[[ GIVEN DATA open ]]

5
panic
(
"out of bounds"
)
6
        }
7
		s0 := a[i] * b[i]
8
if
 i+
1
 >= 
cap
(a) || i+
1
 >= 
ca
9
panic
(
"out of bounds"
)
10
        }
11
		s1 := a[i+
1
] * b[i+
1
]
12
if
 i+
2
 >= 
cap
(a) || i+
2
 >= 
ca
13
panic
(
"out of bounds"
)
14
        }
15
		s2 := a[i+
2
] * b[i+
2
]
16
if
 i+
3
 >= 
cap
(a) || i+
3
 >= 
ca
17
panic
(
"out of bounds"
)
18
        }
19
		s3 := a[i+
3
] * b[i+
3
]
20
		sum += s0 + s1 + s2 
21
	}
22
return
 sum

[[ GIVEN DATA closed ]]
[[ GIVEN DATA open ]]

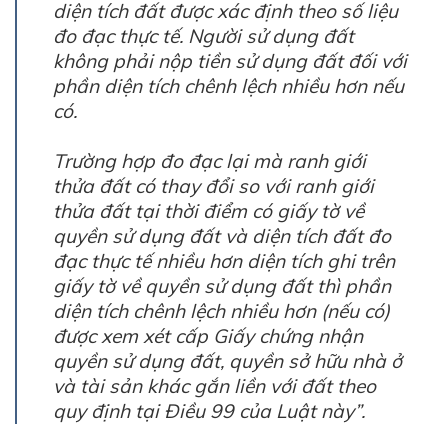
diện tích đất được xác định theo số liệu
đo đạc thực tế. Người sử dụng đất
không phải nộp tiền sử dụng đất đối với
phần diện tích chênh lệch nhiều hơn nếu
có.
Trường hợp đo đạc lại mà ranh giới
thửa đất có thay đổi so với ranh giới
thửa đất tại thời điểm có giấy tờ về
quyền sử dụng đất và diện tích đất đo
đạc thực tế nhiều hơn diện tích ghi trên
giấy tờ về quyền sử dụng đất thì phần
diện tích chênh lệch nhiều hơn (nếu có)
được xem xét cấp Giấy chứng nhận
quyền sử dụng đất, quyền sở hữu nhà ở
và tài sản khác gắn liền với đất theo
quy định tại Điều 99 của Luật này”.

[[ GIVEN DATA closed ]]
[[ GIVEN DATA open ]]

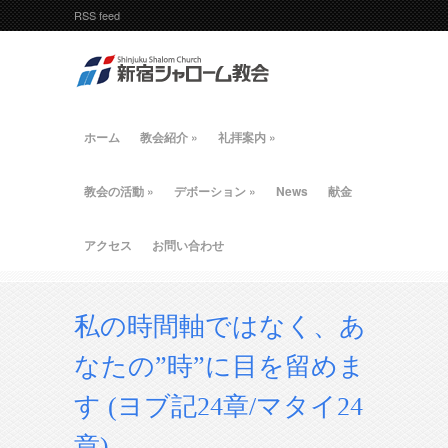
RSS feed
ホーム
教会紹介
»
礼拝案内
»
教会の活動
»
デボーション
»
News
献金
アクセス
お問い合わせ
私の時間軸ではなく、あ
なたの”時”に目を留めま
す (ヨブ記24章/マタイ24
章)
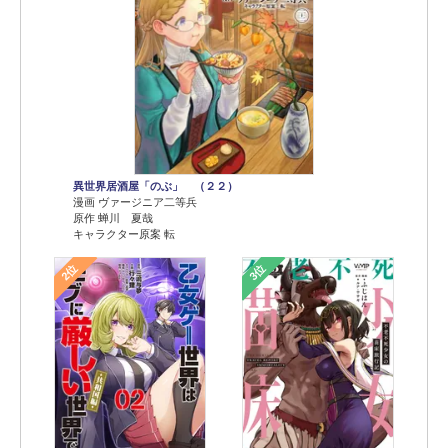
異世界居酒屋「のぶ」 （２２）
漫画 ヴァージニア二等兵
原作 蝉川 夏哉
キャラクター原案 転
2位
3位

[[ GIVEN DATA closed ]]

TASK STATEMENT:
Would you please show every line of the material above that includes the string "theo"?

ANSWER FOR THIS EXERCISE:
diện tích đất được xác định theo số liệu
và tài sản khác gắn liền với đất theo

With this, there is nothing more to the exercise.